Holly Parker of Ocean City, who creates and sells handmade jewelry, decided to take the spiral seed-beading class at Potomac Beads.

“Seed beading is big right now,” Parker said. “It’s just different and it looks like somebody actually made them.”

Parker said that handmade jewelry, particularly intricate pieces like those made with seed beads, is in high demand, rather than manufactured items.

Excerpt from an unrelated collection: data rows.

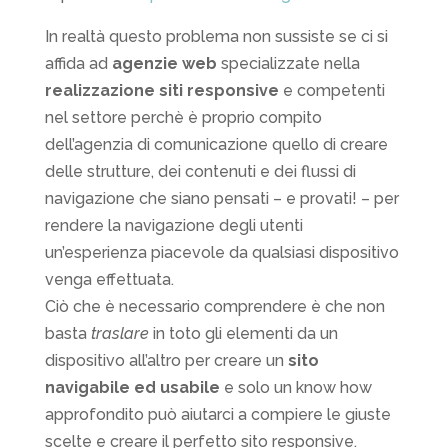
In realtà questo problema non sussiste se ci si
affida ad
agenzie web
specializzate nella
realizzazione siti responsive
e competenti
nel settore perchè è proprio compito
dell’agenzia di comunicazione quello di creare
delle strutture, dei contenuti e dei flussi di
navigazione che siano pensati – e provati! – per
rendere la navigazione degli utenti
un’esperienza piacevole da qualsiasi dispositivo
venga effettuata.
Ciò che è necessario comprendere è che non
basta
traslare
in toto gli elementi da un
dispositivo all’altro per creare un
sito
navigabile ed usabile
e solo un know how
approfondito può aiutarci a compiere le giuste
scelte e creare il perfetto sito responsive.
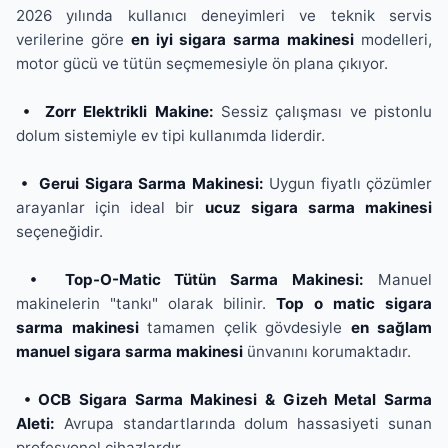
2026 yılında kullanıcı deneyimleri ve teknik servis
verilerine göre
en iyi sigara sarma makinesi
modelleri,
motor gücü ve tütün seçmemesiyle ön plana çıkıyor.
• Zorr Elektrikli Makine:
Sessiz çalışması ve pistonlu
dolum sistemiyle ev tipi kullanımda liderdir.
• Gerui Sigara Sarma Makinesi:
Uygun fiyatlı çözümler
arayanlar için ideal bir
ucuz sigara sarma makinesi
seçeneğidir.
• Top-O-Matic Tütün Sarma Makinesi:
Manuel
makinelerin "tankı" olarak bilinir.
Top o matic sigara
sarma makinesi
tamamen çelik gövdesiyle
en sağlam
manuel sigara sarma makinesi
ünvanını korumaktadır.
• OCB Sigara Sarma Makinesi & Gizeh Metal Sarma
Aleti:
Avrupa standartlarında dolum hassasiyeti sunan
profesyonel cihazlardır.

Bill Baumer, owner of the Potomac Bead Company, said class times were moved to evenings to bring more people into Ocean City’s downtown, and prices were dropped to $10. The company holds two classes every evening, from beginner classes on creating a simple necklace, to learning how to spiral stitch seed beads. Frequently, the classes fill up, he said, as more people begin to catch on to the trend.

“People are learning that the hardest part is picking out your beads,” he said.

At Just Bead It in Stone Harbor, classes are also popular. Instructor Christine Norton believes it to be because of the sense of accomplishment that comes with finishing a piece of jewelry you can wear.